Think First, Code Later

Everyone in the software development life cycle needs to recognize the importance of the design phase and other work leading up to coding. Object-oriented programming is more than implementing classes and creating objects. You must embrace the design phase as the precursor to writing code. Some developers mistakenly allow implementation to drive design. When this occurs, the resulting solution is compromised. If the design models the implementation, there is a detachment between the problem domain and implementation, which diminishes the effectiveness of the solution. It is difficult, but not impossible, to write procedural code in the .NET environment. This is especially true of solutions ported from the native environment into .NET. When this happens, you lose most of the benefits of object-oriented programming. Unlike procedural programming, it is estimated that the average developer should spend 40 to 50 percent of his or her time in design and not writing code. If you plan to spend so much time on anything, you should do it well. That is what this chapter is about.

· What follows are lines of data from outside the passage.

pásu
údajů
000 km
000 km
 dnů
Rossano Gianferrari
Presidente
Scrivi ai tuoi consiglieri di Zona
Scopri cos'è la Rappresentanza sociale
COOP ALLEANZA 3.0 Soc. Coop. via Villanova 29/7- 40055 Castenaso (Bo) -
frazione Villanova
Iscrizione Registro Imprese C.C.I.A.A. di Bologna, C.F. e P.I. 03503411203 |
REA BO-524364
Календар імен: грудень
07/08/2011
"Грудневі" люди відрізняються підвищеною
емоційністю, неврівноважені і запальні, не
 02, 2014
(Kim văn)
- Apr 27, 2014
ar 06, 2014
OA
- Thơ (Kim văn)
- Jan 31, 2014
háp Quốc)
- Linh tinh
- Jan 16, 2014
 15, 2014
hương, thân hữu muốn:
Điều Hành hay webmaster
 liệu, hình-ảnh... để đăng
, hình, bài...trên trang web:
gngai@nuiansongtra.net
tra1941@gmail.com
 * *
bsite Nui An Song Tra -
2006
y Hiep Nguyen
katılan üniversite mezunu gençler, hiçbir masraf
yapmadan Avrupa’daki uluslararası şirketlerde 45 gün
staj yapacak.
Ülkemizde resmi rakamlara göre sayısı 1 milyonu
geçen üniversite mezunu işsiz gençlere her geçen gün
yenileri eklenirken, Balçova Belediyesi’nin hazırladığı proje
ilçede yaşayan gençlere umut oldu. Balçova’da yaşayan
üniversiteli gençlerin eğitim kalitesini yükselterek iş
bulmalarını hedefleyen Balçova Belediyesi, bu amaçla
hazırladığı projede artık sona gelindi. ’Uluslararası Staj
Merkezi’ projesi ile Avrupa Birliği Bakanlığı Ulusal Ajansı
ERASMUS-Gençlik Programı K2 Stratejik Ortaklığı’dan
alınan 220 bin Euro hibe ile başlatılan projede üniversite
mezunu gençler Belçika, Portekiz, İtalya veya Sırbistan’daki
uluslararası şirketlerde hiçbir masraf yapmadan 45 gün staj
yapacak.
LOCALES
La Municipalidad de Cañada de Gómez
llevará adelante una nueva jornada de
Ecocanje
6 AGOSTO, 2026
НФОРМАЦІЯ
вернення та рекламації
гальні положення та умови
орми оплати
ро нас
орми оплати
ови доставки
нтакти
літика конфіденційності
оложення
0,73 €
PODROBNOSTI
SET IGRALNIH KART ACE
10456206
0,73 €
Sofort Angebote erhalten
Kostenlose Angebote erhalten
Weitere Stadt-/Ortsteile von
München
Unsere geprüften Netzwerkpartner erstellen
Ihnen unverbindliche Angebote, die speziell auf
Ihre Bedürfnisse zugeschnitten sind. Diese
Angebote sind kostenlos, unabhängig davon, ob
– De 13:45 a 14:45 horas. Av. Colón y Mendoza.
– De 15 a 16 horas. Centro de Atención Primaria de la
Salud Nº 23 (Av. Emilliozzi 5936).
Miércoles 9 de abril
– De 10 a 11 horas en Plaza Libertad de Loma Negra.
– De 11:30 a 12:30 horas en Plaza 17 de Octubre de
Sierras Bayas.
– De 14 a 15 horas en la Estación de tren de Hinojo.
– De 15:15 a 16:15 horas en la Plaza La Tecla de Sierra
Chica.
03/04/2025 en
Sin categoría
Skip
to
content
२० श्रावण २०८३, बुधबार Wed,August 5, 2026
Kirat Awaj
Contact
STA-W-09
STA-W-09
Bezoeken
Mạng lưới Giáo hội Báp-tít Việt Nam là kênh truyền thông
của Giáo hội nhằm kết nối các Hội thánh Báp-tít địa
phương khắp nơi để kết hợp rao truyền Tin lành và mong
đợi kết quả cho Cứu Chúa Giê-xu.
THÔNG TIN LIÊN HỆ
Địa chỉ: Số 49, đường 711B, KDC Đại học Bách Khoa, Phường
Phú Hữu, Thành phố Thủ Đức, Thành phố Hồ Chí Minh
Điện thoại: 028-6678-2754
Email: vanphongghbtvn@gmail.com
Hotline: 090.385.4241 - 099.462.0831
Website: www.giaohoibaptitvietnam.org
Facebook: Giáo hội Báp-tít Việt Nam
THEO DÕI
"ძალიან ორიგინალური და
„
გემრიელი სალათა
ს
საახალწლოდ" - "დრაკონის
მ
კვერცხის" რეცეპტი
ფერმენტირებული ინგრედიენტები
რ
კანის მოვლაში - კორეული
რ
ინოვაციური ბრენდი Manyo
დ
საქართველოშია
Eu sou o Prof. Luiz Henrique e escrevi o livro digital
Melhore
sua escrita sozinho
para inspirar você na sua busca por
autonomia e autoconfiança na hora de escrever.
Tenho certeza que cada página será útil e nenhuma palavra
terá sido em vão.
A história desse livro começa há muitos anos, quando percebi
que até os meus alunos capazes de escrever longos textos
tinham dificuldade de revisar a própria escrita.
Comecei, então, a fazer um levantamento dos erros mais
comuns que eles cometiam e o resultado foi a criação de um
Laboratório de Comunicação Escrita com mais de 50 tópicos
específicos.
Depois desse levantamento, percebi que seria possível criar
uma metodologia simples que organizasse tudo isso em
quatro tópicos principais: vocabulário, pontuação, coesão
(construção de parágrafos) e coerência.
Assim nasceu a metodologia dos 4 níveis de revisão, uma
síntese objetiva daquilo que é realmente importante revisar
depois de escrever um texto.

Sometimes culture prevents developers from a "design-first-and-code-later" approach. The reality persists in many organizations that programmers are evaluated by quantity—lines of code generated. This is a false barometer. Managers in particular must understand this and provide an opportunity and even encourage an investment in other aspects of the software development life cycle. Deadlines often amplify this behavior. When deadlines are approaching, management should not encourage an abandonment of the process and a direct-to-programming mindset. Shortcutting or omitting portions of the software development life cycle—particularly requirements analysis, design, and testing—compromises quality. Implementing a well-documented and automated development process that requires the team to go through each of the process steps for every project is a defense against deadline-induced process shortcuts. A quote from Benjamin Disraeli is relevant here: "The secret of success is constancy to purpose." This is especially important because, in most methodologies, design is an iterative phase, which requires follow through. Not updating the design as needed throughout the software development life cycle negates most of the benefit of the original work. This is primarily the responsibility of developers and testers who validate the design through implementation and testing. Therefore, your help is required to keep the design documents relevant.

In Chapter 1, we established that finding flaws within our applications early in the development life cycle significantly contributes to the overall quality and stability of the final output. 2-1 compares the amount of effort required to fix bugs found early versus late in the software development life cycle. For example, uncovering a bug during design would be early, while finding a bug during maintenance would be considered late. This table comes from "The Economic Impacts of Inadequate Infrastructure for Software Testing," a report by Gregory Tassey, PhD, and published by National Institute of Standards and Technology. It shows that it takes about four times longer to correct a problem in testing than to correct one in the design phase. This is another confirmation of the importance of investing the appropriate time in the design and other early phases of the software development life cycle.

Table 2-1. A comparison of time to resolve bugs in the software development life cycle

Location

Hours to fix

Percent of defects found

Requirements/Design/Architecture

1.2

7%

Coding/Unit testing

4.9

4.9%

Integration

9.5

28%

Beta testing

12.1

13%

Post-product release

15.3

10%

Keeping a design current and available is imperative. Similar to comments and just as important, the design documents a program. When new resources are added to a project, such as a quality assurance engineer or additional developer, the design provides critical information. This helps someone without prior knowledge of the software system to navigate the intricacies of a product. As mentioned already, the design phase is iterative. Design documents should be updated to consistently mirror changes to the implementation. Stale design documents are more detrimental than no design documents because stale design documents represent disinformation. Finally, design documents should remain available even after product development is completed. For this reason, checking versioned design documents into source control is strongly encouraged. You should have a version of the design document checked into source control for every public version of the product. That preserves them while maintaining appropriate versioning. Unfortunately, most companies I have consulted with have outdated or entirely misplaced design documents. In the Hitchhiker’s Guide to the Galaxy, Douglas Adams wrote, "It was on display in the bottom of a locked filing cabinet stuck in a disused lavatory with a sign on the door saying ‘Beware of the Leopard.’" Make sure your design documents are not in that filing cabinet.

Modeling the solution is part of the design phase and integral to documenting the software system. It should be done in a known syntax, such as Unified Modeling Language (UML). UML is the de facto standard for software modeling. UML is a general purpose modeling syntax and was created from the combined effort of the three amigos: Grady Booch, James Rumbaugh, and Ivar Jacobson. These three are the pillars of object-oriented programming and originally had competing syntaxes for domain modeling. All three now work for IBM at Rational Software. For domain-specific modeling, Domain-Specific Modeling (DSM) is an alternative to UML. Either approach provides a representation of the software application or system that can then be implemented.